The claimants argued that they had beaten their Part 36 offer and consequently the amount of the the hourly rate, and therefore the entire profit costs, should attract the 10% damages uplift.

Here matters were resolved by way of provisional assessment and in accordance with CPR 47.15(5) the costs of the assessment cannot exceed £1,500 plus VAT and court fees, and that applies even where the receiving party has beaten its own Part 36 offer.

This follows from the case of

Lowin v W Portsmouth & Co [2017] EWCA Civ 2172 ,

where the Court of Appeal distinguished its own reasoning in the case of

Broadhurst & Anor v Tan & Anor [2016] EWCA Civ 94 .

The Lowin case dealt only with the amount of costs and did not deal with the issue of the 10% uplift on damages under CPR 36.17(4)(d).

Essentially the paying party said that the offer related only to the hourly rates and not the bill of costs in total, and that could not be within the spirit or purpose of Part 36.

The receiving party said that Part 36.2(3) clearly states that Part 36 offer may be made “in respect of the whole, or part of, or any issue that arises…”.

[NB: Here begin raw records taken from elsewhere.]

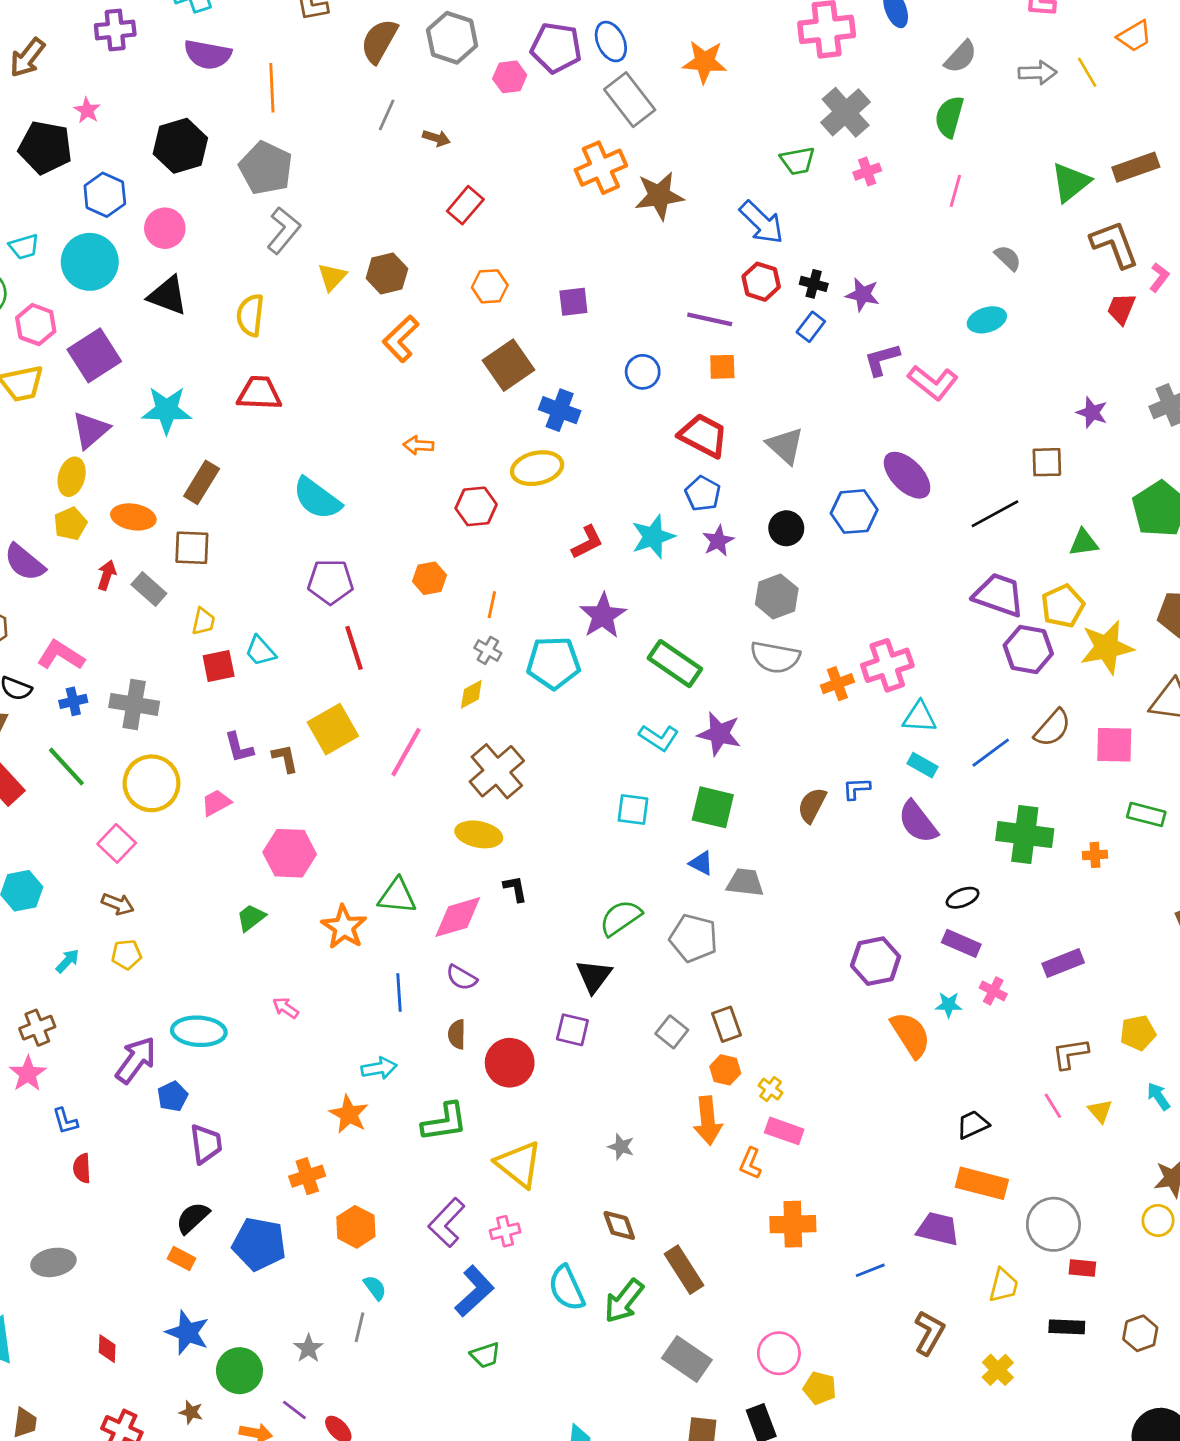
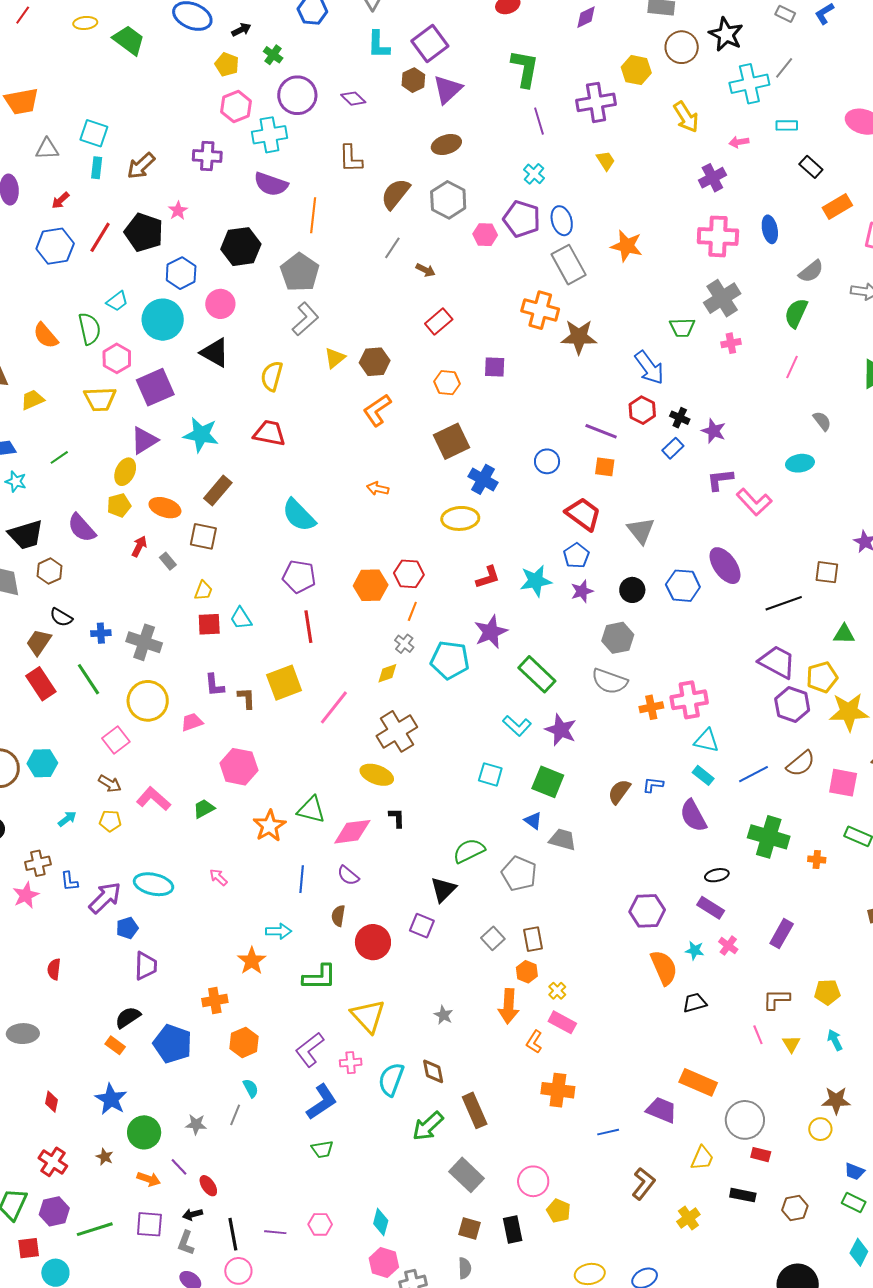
orange cross: (601, 168) -> (540, 310), turned 30
cyan trapezoid: (24, 247) -> (117, 301), turned -30
purple square: (573, 302) -> (495, 367), moved
red hexagon: (476, 506) -> (409, 574), moved
orange hexagon: (430, 578) -> (371, 585), size x1.4
gray rectangle: (149, 589) -> (168, 561), size x0.7
pink L-shape: (61, 655) -> (154, 799), moved
purple rectangle: (1063, 963) -> (782, 934), turned -48
blue L-shape: (65, 1121) -> (69, 881), moved
black trapezoid: (973, 1125) -> (695, 1003), moved
cyan semicircle: (567, 1288) -> (391, 1079), moved, turned 36
gray star: (308, 1348) -> (196, 1124), turned 30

The receiving party drew an analogy with a party in substantive proceedings making a Part 36 offer in relation to a single head of loss, rather than the whole claim.

Here the Master, one might think somewhat surprisingly, held that this was a valid Part 36 offer and then applied the test of justness under CPR 36.17(4) which provides:

“(4) Subject to paragraph (7), where paragraph (1)(b) applies, the court must, unless it considers it unjust to do so, …”.

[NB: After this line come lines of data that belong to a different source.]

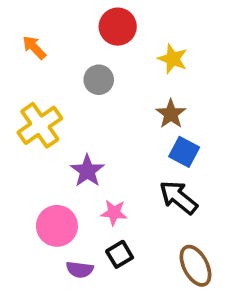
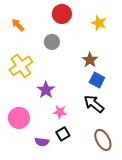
yellow star: (173, 59) -> (99, 23), moved
pink circle: (57, 226) -> (19, 118), moved

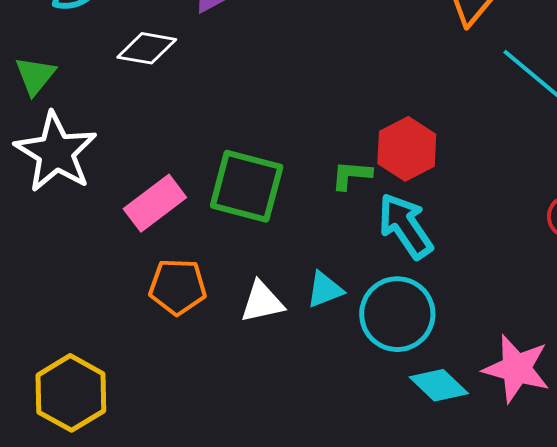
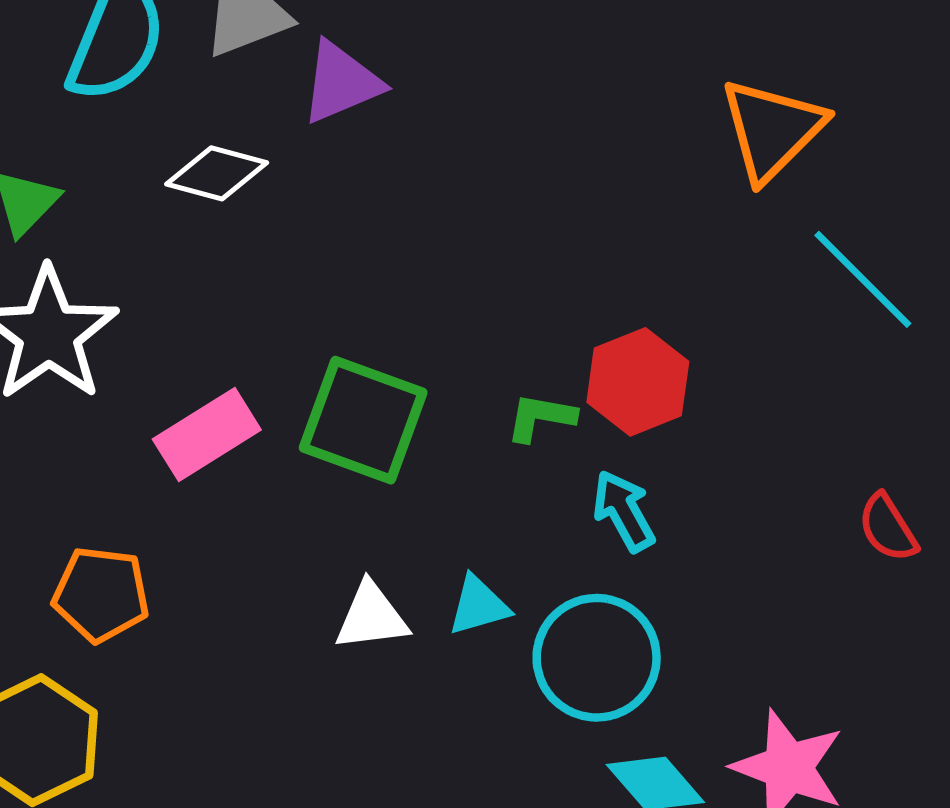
cyan arrow: (405, 226) -> (624, 511), size x0.7
orange pentagon: (178, 287) -> (101, 594), moved

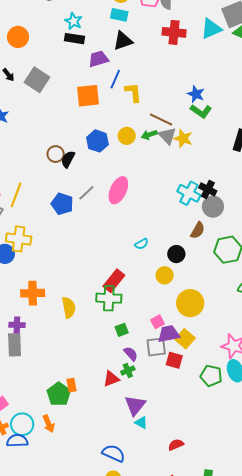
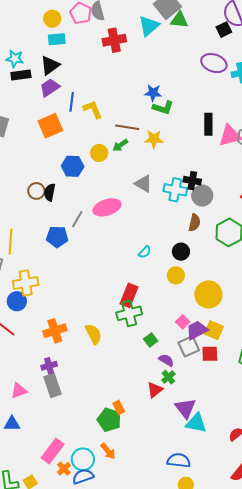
black triangle: (123, 41) -> (50, 65), moved
gray triangle: (167, 136) -> (143, 184), moved
pink ellipse: (118, 190) -> (107, 207), turned 64
cyan triangle: (141, 423) -> (196, 423), size x1.6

The Master found that it was unjust.

The reasons are far from convincing, to put it mildly.

The Master said that although Part 36 was intended to be used to allow a party to gain tactical advantage, “the court must guard against it being used for the purposes of mere gamesmanship.”

I, for one, cannot see any meaningful difference between “tactical advantage” and “mere gamesmanship”.

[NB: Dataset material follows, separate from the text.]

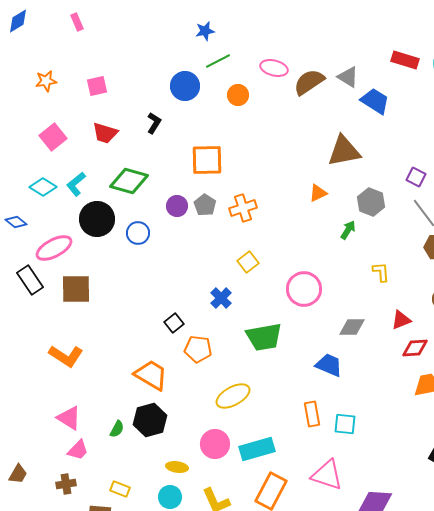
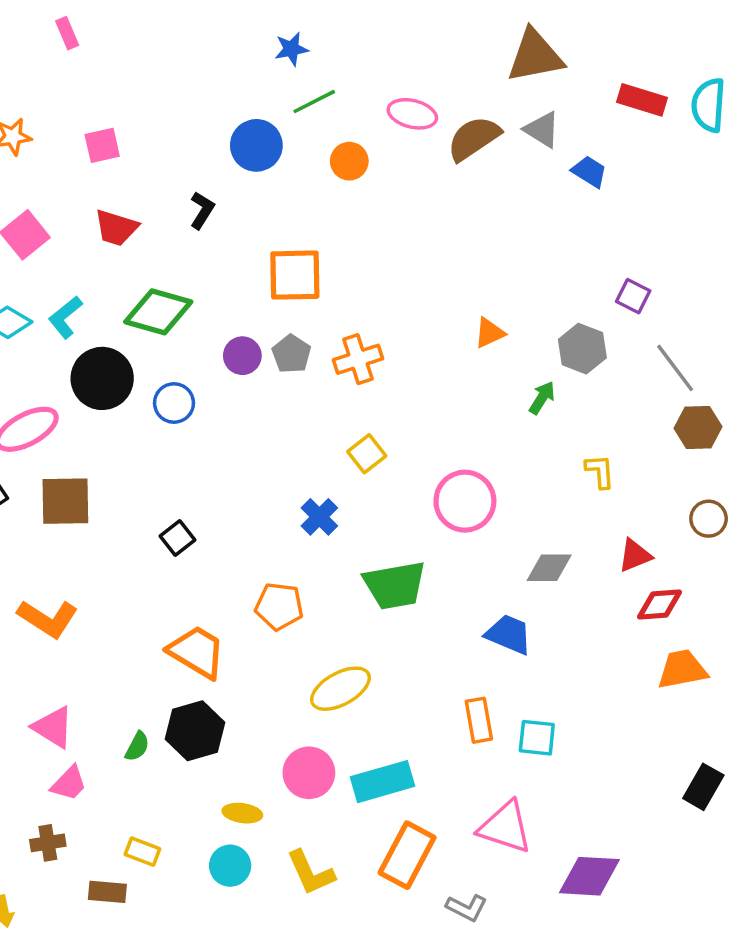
blue trapezoid: (375, 101) -> (589, 172), size x0.7
brown triangle: (344, 151) -> (535, 56), moved
purple square: (416, 177) -> (633, 296), moved
black square: (174, 323) -> (178, 538), moved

The Master also said that the court should take into account its own resources and effectively said that if a Part 36 offer would not save the court time, then it would be unjust to allow the 10% damages uplift.

I have not seen that in the Act, Civil Procedure Rules or case reports.

The Master also said, consistent with his previous view, that he had the power, not exercised here, to allow a partial uplift on damages, and not a straight “all or nothing” 10%.

As he did not do so here, that is obiter, but again is at odds with the clear wording of CPR 36.17, which as I have pointed out before, uses the term “not exceeding” in CPR 36.17(4)(a) and (c), relating to interest, but does not contain those words in CPR 36.17(4)(d) in relation to the 10% uplift.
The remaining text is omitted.